[Opening SUPPLIED DATA section]
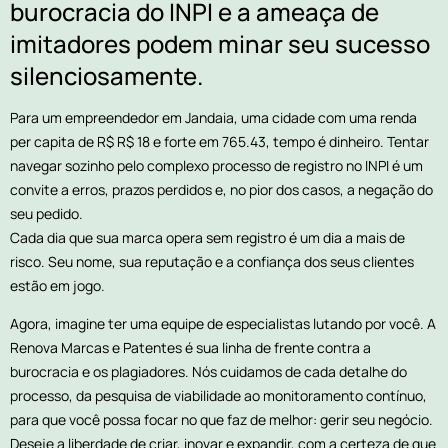
burocracia do INPI e a ameaça de
imitadores podem minar seu sucesso
silenciosamente.
Para um empreendedor em Jandaia, uma cidade com uma renda
per capita de R$ R$ 18 e forte em 765.43, tempo é dinheiro. Tentar
navegar sozinho pelo complexo processo de registro no INPI é um
convite a erros, prazos perdidos e, no pior dos casos, a negação do
seu pedido.
Cada dia que sua marca opera sem registro é um dia a mais de
risco. Seu nome, sua reputação e a confiança dos seus clientes
estão em jogo.
Agora, imagine ter uma equipe de especialistas lutando por você. A
Renova Marcas e Patentes é sua linha de frente contra a
burocracia e os plagiadores. Nós cuidamos de cada detalhe do
processo, da pesquisa de viabilidade ao monitoramento contínuo,
para que você possa focar no que faz de melhor: gerir seu negócio.
Deseje a liberdade de criar, inovar e expandir, com a certeza de que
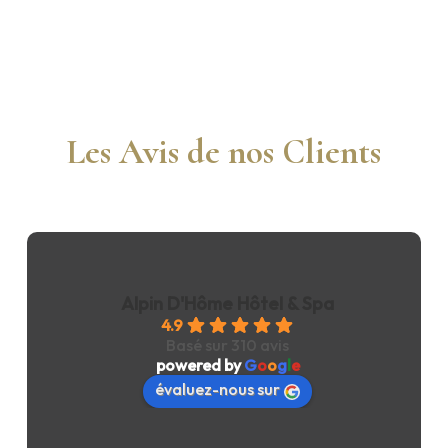
Les Avis de nos Clients
Alpin D'Hôme Hôtel & Spa
4.9
Basé sur 310 avis
powered by
G
o
o
g
l
e
évaluez-nous sur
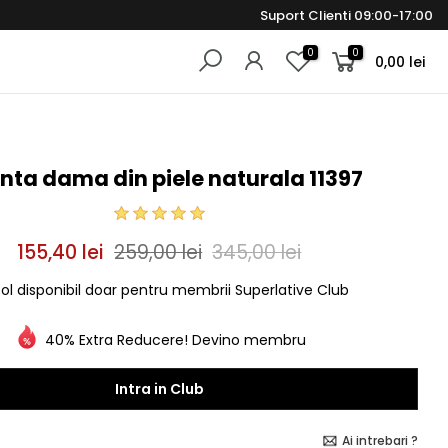
Suport Clienti 09:00-17:00
0
0
0,00 lei
nta dama din piele naturala 11397
155,40 lei
259,00 lei
345,00 lei
col disponibil doar pentru membrii Superlative Club
40% Extra Reducere! Devino membru
Intra in Club
Ai intrebari ?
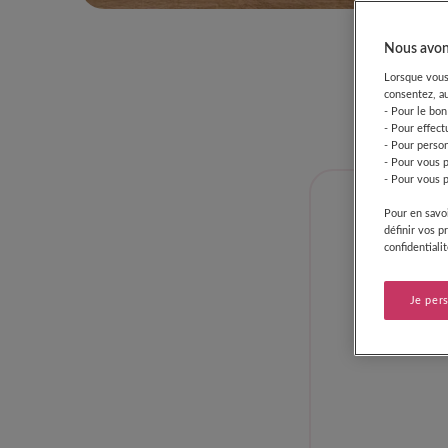
Lait
Nous avons
Lorsque vous 
consentez, au
- Pour le bon
- Pour effect
- Pour person
- Pour vous 
- Pour vous p
Pour en savoi
définir vos p
confidentiali
Je per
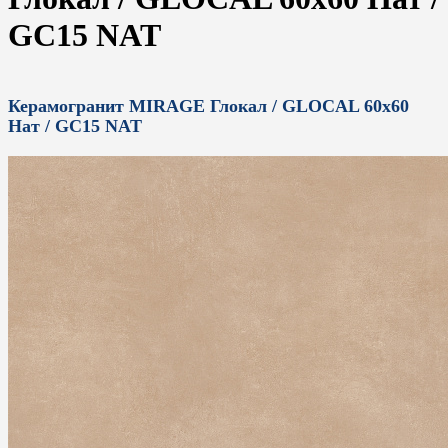
GC15 NAT
Керамогранит MIRAGE Глокал / GLOCAL 60x60
Нат / GC15 NAT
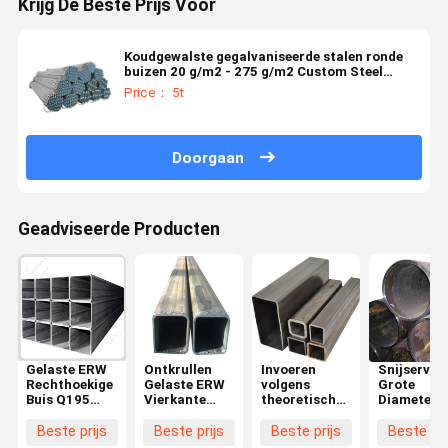
Krijg De Beste Prijs Voor
Koudgewalste gegalvaniseerde stalen ronde
buizen 20 g/m2 - 275 g/m2 Custom Steel
Tubing DX51D+Z
Price： 5t
Doorgaan
Geadviseerde Producten
Gelaste ERW
Ontkrullen
Invoeren
Snijservic
Rechthoekige
Gelaste ERW
volgens
Grote
Buis Q195
Vierkante
theoretisch
Diameter
Gelaste
Koolstofstalen
gewicht
ERW
Koolstofstalen
Buis
Koudgewalste
Gegalvani
Beste prijs
Beste prijs
Beste prijs
Beste pri
Buis Op
Warmgewalst
gelaste
Constructi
[Closing SUPPLIED DATA section]
### WORK TO BE COMPLETED
Please reproduce the entries above exactly, from their first line to the line holding "Cada dia que" inclusive, and nothing else; the pictures stay out.

### YOUR RESPONSE
burocracia do INPI e a ameaça de
imitadores podem minar seu sucesso
silenciosamente.
Para um empreendedor em Jandaia, uma cidade com uma renda
per capita de R$ R$ 18 e forte em 765.43, tempo é dinheiro. Tentar
navegar sozinho pelo complexo processo de registro no INPI é um
convite a erros, prazos perdidos e, no pior dos casos, a negação do
seu pedido.
Cada dia que sua marca opera sem registro é um dia a mais de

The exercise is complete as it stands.